Building a Sovereign AI Agent Stack: How I Built MAX ALPHA — A Real-World Hermes-Style Autonomous Agent
When Nous Research dropped the Hermes Agent framework, it validated something I'd already been building in the wild — a fully autonomous, self-improving AI agent that doesn't just answer questions, but actually does things.
This is a technical breakdown of how I designed and deployed MAX ALPHA: a sovereign, VPS-hosted AI agent with 100+ skills, real-time tool use, multi-surface communication, and a self-repair loop — all running without any dependency on managed AI platforms.

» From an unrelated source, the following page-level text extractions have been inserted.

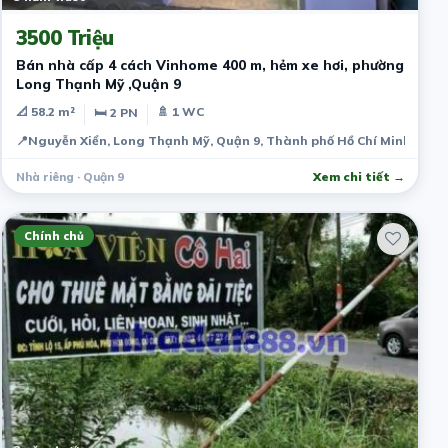
3500 Triệu
Bán nhà cấp 4 cách Vinhome 400 m, hẻm xe hơi, phường
Long Thạnh Mỹ ,Quận 9
📐 58.2 m²
🚿 1 WC
🛏 2 PN
📍
Nguyễn Xiển, Long Thạnh Mỹ, Quận 9, Thành phố Hồ Chí Minh, Việ
Nhà riêng · Quận 9
Xem chi tiết →
Chính chủ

What Makes an Agent "Real"?
Most "AI agents" in 2026 are wrappers. They call an LLM, maybe chain two tools together, and call it agentic. A real agent needs:
- Persistent memory — knows who you are across sessions
- Tool use with verification — executes actions and confirms results
- Multi-surface output — acts across Telegram, email, web, APIs
- Self-repair capability — fixes its own broken code
- Autonomy under scheduling — runs on its own, not just on demand
MAX ALPHA checks all five. Here's how.
The Architecture
┌─────────────────────────────────────────────────────┐
│ MAX ALPHA BRAIN │
│ │
│ ┌──────────┐ ┌──────────┐ ┌──────────────────┐ │
│ │ Groq │ │ Claude │ │ Cogito v2 671B │ │
│ │ Tool │ │ Deep │ │ Unrestricted │ │
│ │ Executor │ │ Analysis │ │ Reasoning │ │
│ └──────────┘ └──────────┘ └──────────────────┘ │
│ │
│ ┌─────────────────────────────────────────────┐ │
│ │ SKILL LIBRARY (100+ tools) │ │
│ │ FX Trading │ Lead Gen │ OSINT │ Video Gen │ │
│ │ Web Scrape │ Email │ Calls │ Quantum │ │
│ └─────────────────────────────────────────────┘ │
│ │
│ ┌──────────┐ ┌──────────┐ ┌──────────────────┐ │
│ │ Telegram │ │ Gmail │ │ Dashboard UI │ │
│ │ Bot │ │ Watch │ │ (Bloomberg- │ │
│ │ Input │ │ Input │ │ style terminal)│ │
│ └──────────┘ └──────────┘ └──────────────────┘ │
└─────────────────────────────────────────────────────┘
│ │
┌─────▼──────┐ ┌─────▼──────┐
│ SQLite │ │ VPS Cron │
│ Memory DB │ │ Automation │
└────────────┘ └────────────┘
Everything runs on a $20/month VPS. No vendor lock-in. No managed services. Fully sovereign.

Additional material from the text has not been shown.